Ce mardi 2 mai, des travailleuses du sexe ont décidé de monter un colloque au théâtre de l'Union et à la faculté de Limoges pour expliquer leurs conditions de travail et les conséquences de certaines lois sur leurs activités. Une sensibilisation nécessaire selon elles.
Victime de violence, une précarisation de leur métier, relation compliquée avec les institutions… Les conditions des travailleuses du sexe, aussi appelé TDS, sont difficiles. Elles sont accompagnées d'un cadre législatif qui ne permet pas d’exercer leur métier correctement.
Les préjugés sont tenaces et nombreux sont ceux qui peinent à comprendre cette activité professionnelle. C'est pour cette raison que le syndicat du travail du sexe (Strass) a organisé le 2 mai 2023 un colloque dans le jardin de la faculté de Limoges puis au théâtre de l'Union pour une sensibilisation auprès du public.
Encadré par Camille Brouqué, travailleuse du sexe et coordinatrice du service juridique du Strass et Beryl Esbrayat, une autre travailleuse du sexe et administratrice du Strass, elles répondent aux questions sans tabou.
Une loi qui complique les conditions de travail
Avec le confinement et surtout depuis la loi de 2016, pénalisant les clients, le travail de ces professionnelles est plus difficile. Ce cadre juridique a plusieurs conséquences sur la vie de ces femmes et de ces hommes.
Ces personnes se retrouvent éloignées des centres urbains ou bien des endroits éclairés. Ces travailleuses et travailleurs se retournent donc vers des endroits plus reculés où il est plus facile de les agresser et de les voler.
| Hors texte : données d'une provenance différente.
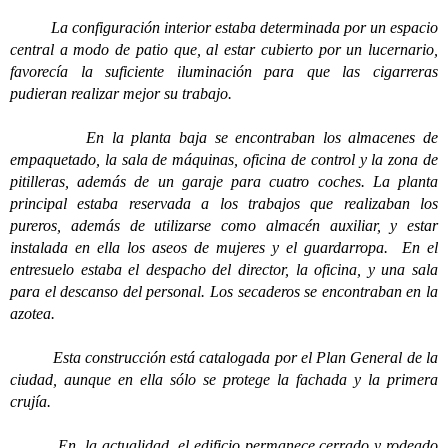
La configuración interior estaba determinada por un espacio
central a modo de patio que, al estar cubierto por un lucernario,
favorecía la suficiente iluminación para que las cigarreras
pudieran realizar mejor su trabajo.
En la planta baja se encontraban los almacenes de
empaquetado, la sala de máquinas, oficina de control y la zona de
pitilleras, además de un garaje para cuatro coches.
La planta
principal estaba reservada a los trabajos que realizaban los
pureros, además de utilizarse como almacén auxiliar, y estar
instalada en ella los aseos de mujeres y el guardarropa.
En el
entresuelo estaba el despacho del director, la oficina, y una sala
para el descanso del personal. Los secaderos se encontraban en la
azotea.
Esta construcción está catalogada por el Plan General de la
ciudad, aunque en ella sólo se protege la fachada y la primera
crujía.
En la actualidad, el edificio permanece cerrado y rodeado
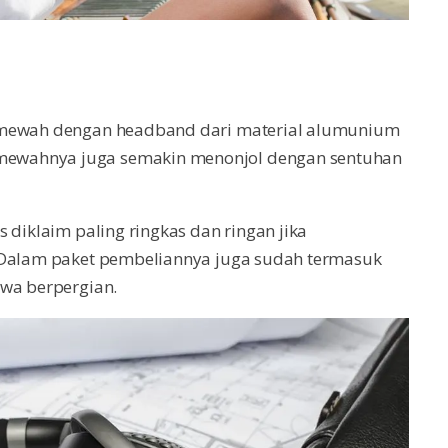
l mewah dengan headband dari material alumunium
ewahnya juga semakin menonjol dengan sentuhan
 diklaim paling ringkas dan ringan jika
. Dalam paket pembeliannya juga sudah termasuk
awa berpergian.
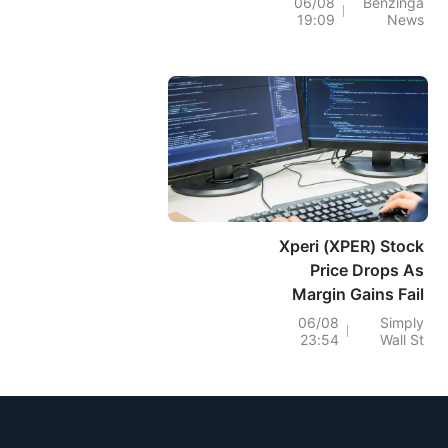
06/08
Benzinga
19:09
News
Xperi (XPER) Stock
Price Drops As
Margin Gains Fail
To Convince
06/08
Simply
23:54
Wall St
Le client considère aussi que ce sont eux qui prennent le plus de risques. "Ils vont avoir tendance à plus négocier les tarifs et les pratiques", explique Camille Brouqué, travailleuse du sexe et coordinatrice du service juridique du Strass.
Le travail du sexe est légal en France. Nous avons même un code URSAAF. C’est considéré comme du travail dissimulé si on ne déclare ses revenus. Mais les clients, eux, n’ont pas le droit de consommer ce genre de prestations. Ils risquent pour cela une contravention.
Camille Brouqué, travailleuse du sexe et coordinatrice du service juridique du Strassà France 3 Limousin
Les lois sur le proxénétisme ont aussi des conséquences sur leur activité. "Cela va notamment pénaliser toute aide, assistance, même bénévole, entre travailleuses du sexe. Par exemple, de la mutualisation du matériel comme les préservatifs, du lubrifiant, etc. C’est considéré comme du proxénétisme", pointe du doigt Camille Brouqué.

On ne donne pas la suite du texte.